+++ Exercise input

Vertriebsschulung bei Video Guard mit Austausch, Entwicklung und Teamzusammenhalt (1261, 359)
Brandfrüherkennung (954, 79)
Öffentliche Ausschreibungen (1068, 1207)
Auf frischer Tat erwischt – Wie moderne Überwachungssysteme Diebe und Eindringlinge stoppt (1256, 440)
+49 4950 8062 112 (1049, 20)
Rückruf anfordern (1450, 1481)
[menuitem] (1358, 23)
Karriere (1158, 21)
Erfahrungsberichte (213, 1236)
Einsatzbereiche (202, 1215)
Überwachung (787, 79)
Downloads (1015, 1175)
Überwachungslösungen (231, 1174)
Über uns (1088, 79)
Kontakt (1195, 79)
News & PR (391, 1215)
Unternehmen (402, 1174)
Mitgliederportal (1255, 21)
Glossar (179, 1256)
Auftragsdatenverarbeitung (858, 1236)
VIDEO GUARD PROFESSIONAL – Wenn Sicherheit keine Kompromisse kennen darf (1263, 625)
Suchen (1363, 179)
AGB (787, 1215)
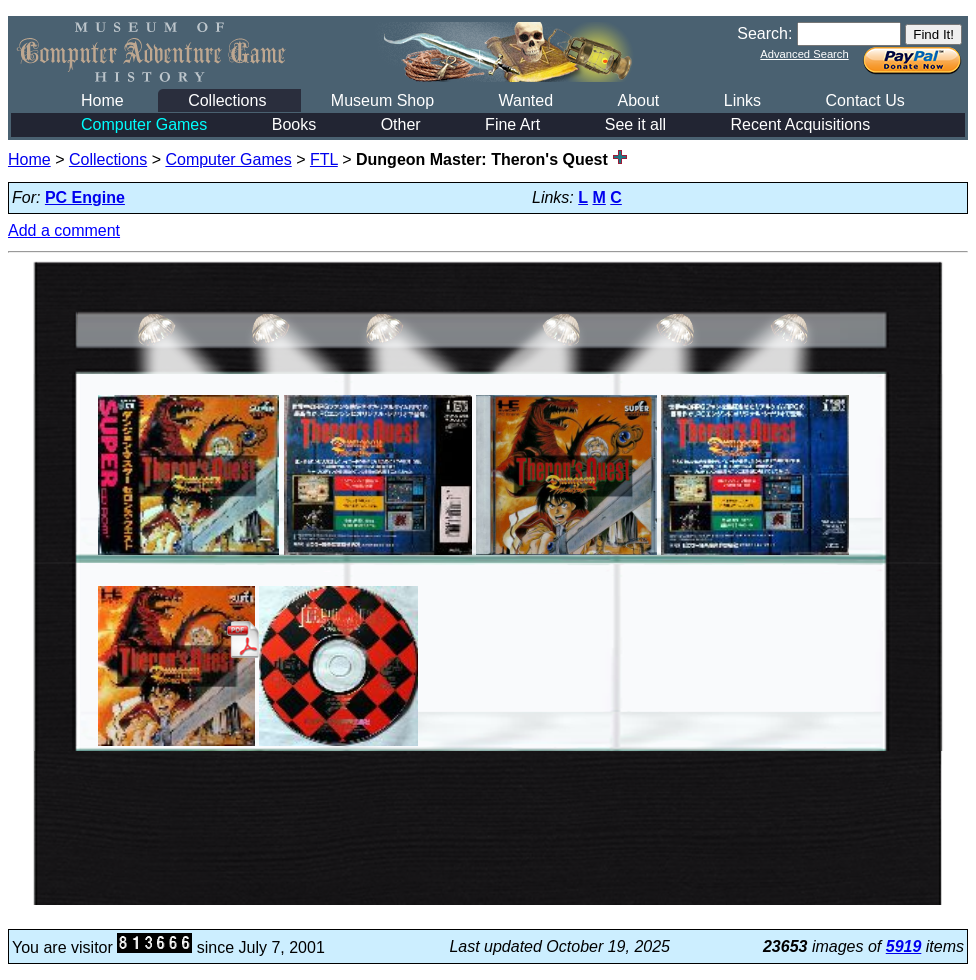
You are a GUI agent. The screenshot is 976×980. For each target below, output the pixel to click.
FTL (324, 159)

++++++

_Exercise description_
The lines wanted are those from the one with "112 (1049, 20)" to the end of the entries above, repeated exactly, both ends included. Leave out the pictures.

_Answer box_
+49 4950 8062 112 (1049, 20)
Rückruf anfordern (1450, 1481)
[menuitem] (1358, 23)
Karriere (1158, 21)
Erfahrungsberichte (213, 1236)
Einsatzbereiche (202, 1215)
Überwachung (787, 79)
Downloads (1015, 1175)
Überwachungslösungen (231, 1174)
Über uns (1088, 79)
Kontakt (1195, 79)
News & PR (391, 1215)
Unternehmen (402, 1174)
Mitgliederportal (1255, 21)
Glossar (179, 1256)
Auftragsdatenverarbeitung (858, 1236)
VIDEO GUARD PROFESSIONAL – Wenn Sicherheit keine Kompromisse kennen darf (1263, 625)
Suchen (1363, 179)
AGB (787, 1215)
You are a GUI agent. The screenshot is 976×980. For each target below, output the pixel to click.
FTL (324, 159)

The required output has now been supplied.